◆ **Input data**

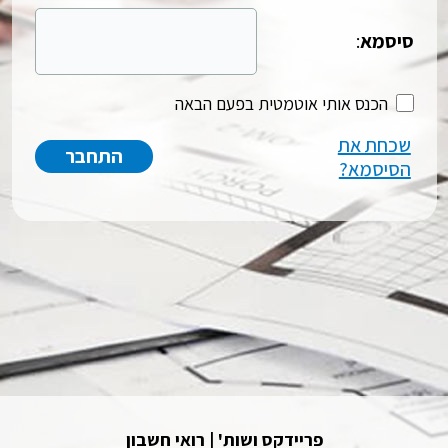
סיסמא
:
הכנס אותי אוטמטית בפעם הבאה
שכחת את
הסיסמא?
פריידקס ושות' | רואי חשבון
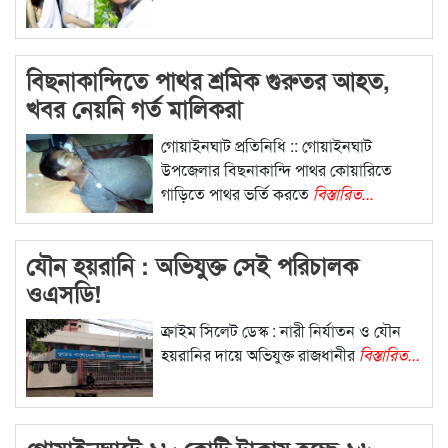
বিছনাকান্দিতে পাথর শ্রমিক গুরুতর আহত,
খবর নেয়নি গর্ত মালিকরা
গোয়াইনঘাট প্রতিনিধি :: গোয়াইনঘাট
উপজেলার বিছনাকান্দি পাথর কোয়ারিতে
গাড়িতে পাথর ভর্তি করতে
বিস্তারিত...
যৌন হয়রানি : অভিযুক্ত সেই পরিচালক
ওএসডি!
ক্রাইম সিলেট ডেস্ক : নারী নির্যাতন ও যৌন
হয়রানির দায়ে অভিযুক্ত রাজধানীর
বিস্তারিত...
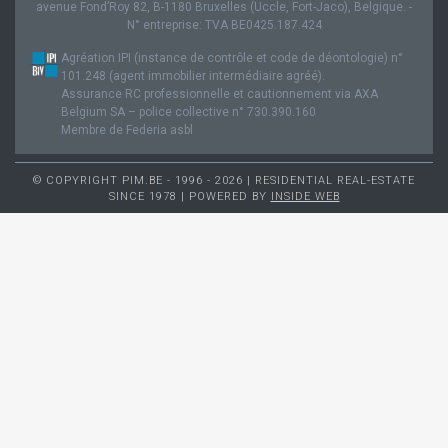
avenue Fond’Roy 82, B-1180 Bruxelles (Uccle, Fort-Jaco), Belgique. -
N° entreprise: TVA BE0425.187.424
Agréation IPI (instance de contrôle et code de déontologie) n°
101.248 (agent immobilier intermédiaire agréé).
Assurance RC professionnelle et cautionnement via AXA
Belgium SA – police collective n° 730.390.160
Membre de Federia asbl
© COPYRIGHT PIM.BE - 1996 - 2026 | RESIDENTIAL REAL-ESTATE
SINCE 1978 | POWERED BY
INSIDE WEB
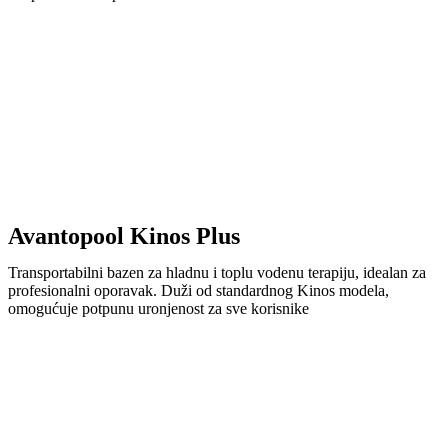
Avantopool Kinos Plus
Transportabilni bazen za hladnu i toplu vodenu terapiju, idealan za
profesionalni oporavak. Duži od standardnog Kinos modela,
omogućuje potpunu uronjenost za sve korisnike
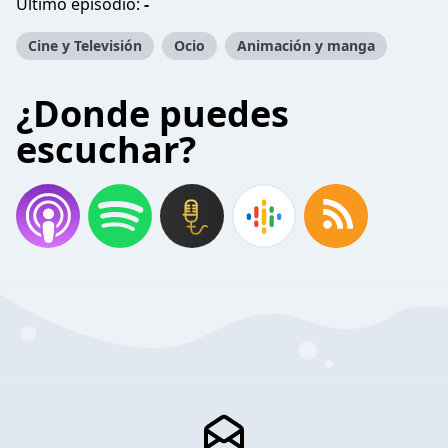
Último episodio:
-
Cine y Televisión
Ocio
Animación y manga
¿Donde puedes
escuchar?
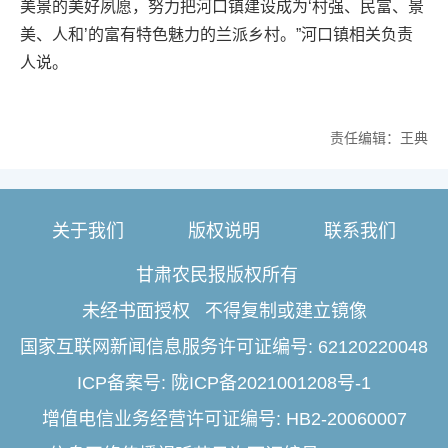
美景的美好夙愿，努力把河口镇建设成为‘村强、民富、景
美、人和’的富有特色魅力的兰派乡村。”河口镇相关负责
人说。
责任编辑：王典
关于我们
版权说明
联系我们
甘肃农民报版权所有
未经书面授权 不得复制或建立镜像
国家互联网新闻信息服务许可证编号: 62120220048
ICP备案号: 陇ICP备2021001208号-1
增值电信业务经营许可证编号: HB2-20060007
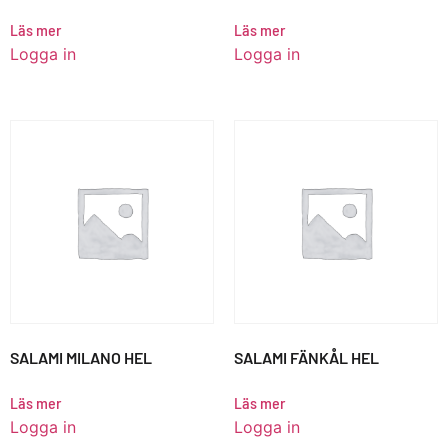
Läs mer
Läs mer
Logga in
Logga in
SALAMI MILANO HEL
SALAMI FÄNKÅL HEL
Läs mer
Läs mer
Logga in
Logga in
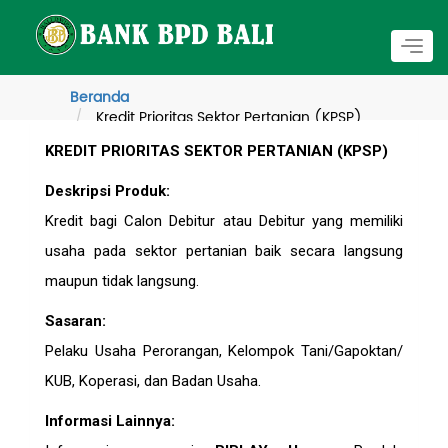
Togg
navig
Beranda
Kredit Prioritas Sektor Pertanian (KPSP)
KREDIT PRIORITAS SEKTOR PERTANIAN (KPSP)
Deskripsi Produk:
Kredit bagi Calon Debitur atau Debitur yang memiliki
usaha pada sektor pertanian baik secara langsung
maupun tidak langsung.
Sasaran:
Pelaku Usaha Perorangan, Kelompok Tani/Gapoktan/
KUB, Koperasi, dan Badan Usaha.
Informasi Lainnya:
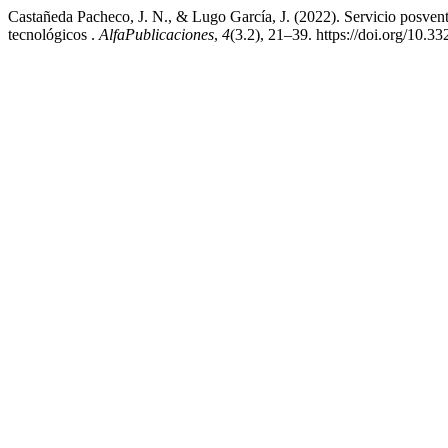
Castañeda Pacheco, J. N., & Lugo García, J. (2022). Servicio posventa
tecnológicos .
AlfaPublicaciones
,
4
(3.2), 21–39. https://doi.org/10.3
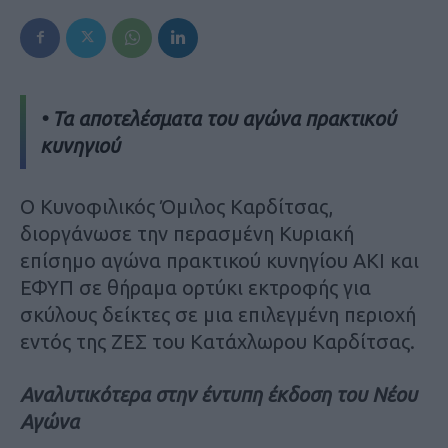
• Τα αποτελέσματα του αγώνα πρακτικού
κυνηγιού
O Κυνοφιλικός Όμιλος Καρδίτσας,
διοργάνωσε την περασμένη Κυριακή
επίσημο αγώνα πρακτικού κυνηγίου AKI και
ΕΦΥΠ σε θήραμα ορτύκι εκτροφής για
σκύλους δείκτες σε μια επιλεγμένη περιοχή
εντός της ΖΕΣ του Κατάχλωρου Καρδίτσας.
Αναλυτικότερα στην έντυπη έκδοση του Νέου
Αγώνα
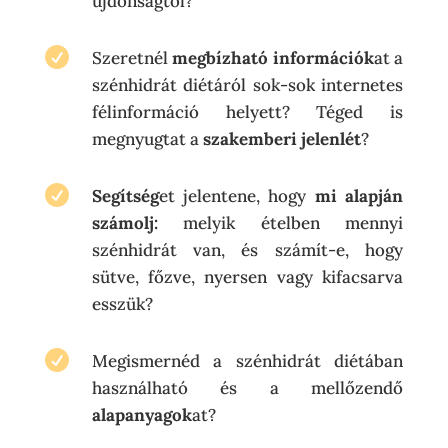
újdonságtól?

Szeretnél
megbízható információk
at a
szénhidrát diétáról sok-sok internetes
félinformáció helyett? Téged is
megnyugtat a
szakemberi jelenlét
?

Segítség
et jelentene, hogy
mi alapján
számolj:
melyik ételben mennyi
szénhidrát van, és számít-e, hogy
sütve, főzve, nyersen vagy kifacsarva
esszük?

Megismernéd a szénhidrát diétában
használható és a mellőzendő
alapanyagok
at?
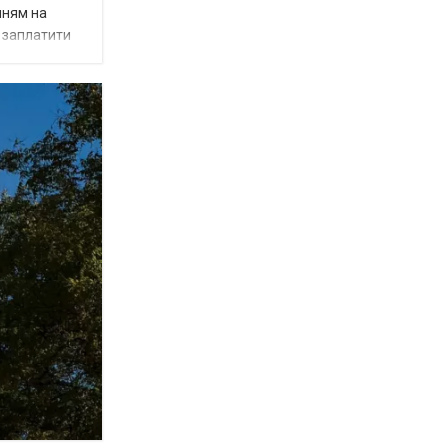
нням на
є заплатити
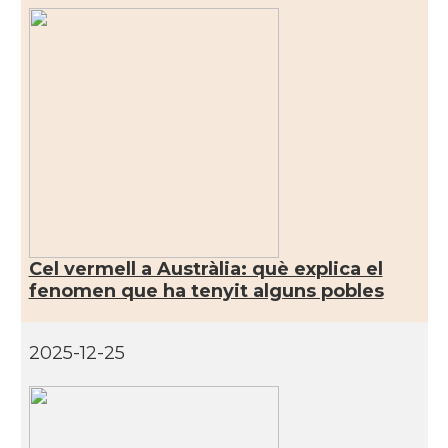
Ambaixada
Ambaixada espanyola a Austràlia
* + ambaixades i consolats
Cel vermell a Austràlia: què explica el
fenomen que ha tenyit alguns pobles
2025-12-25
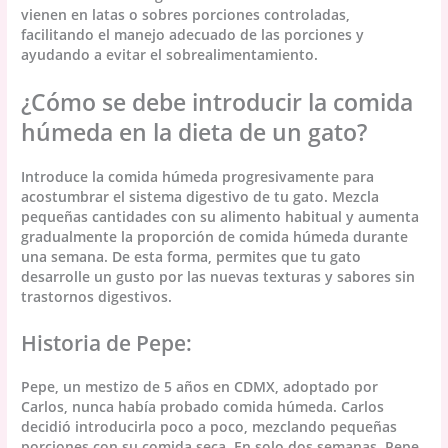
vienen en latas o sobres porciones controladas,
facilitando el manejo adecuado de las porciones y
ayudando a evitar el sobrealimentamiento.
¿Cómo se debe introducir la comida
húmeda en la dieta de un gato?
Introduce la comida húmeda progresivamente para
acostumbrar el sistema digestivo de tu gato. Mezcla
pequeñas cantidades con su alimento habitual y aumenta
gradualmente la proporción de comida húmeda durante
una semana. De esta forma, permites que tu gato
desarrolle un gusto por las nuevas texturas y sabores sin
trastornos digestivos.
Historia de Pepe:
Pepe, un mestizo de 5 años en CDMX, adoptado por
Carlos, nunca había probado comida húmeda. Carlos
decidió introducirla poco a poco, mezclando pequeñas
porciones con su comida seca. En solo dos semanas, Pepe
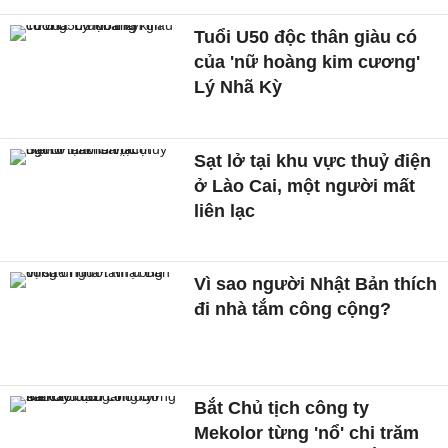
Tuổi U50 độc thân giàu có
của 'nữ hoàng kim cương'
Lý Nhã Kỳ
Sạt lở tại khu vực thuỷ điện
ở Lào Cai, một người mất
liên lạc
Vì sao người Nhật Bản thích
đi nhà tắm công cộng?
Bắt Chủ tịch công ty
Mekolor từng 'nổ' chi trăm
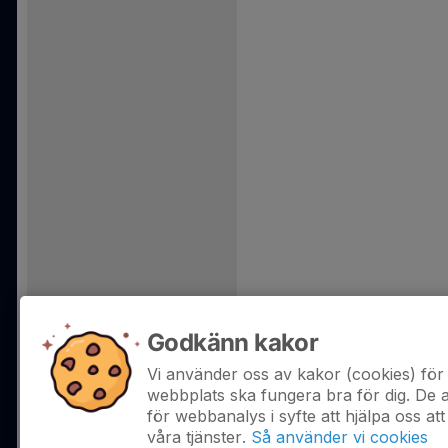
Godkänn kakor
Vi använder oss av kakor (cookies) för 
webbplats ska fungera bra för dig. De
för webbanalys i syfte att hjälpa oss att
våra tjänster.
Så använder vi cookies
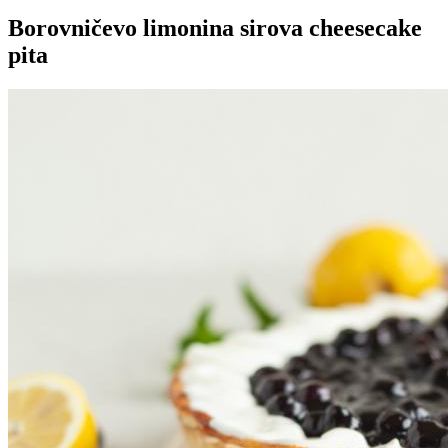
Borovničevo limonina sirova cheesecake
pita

◆ **Exercise description**
Copy nothing past the line containing "ক্রাইম সিলেট ডেস্ক : নারী নির্যাতন ও যৌন": reproduce every line from the start of the records up to it, skipping pictures.

◆ **Response below**
סיסמא
:
הכנס אותי אוטמטית בפעם הבאה
שכחת את
הסיסמא?
פריידקס ושות' | רואי חשבון
বিছনাকান্দিতে পাথর শ্রমিক গুরুতর আহত,
খবর নেয়নি গর্ত মালিকরা
গোয়াইনঘাট প্রতিনিধি :: গোয়াইনঘাট
উপজেলার বিছনাকান্দি পাথর কোয়ারিতে
গাড়িতে পাথর ভর্তি করতে
বিস্তারিত...
যৌন হয়রানি : অভিযুক্ত সেই পরিচালক
ওএসডি!
ক্রাইম সিলেট ডেস্ক : নারী নির্যাতন ও যৌন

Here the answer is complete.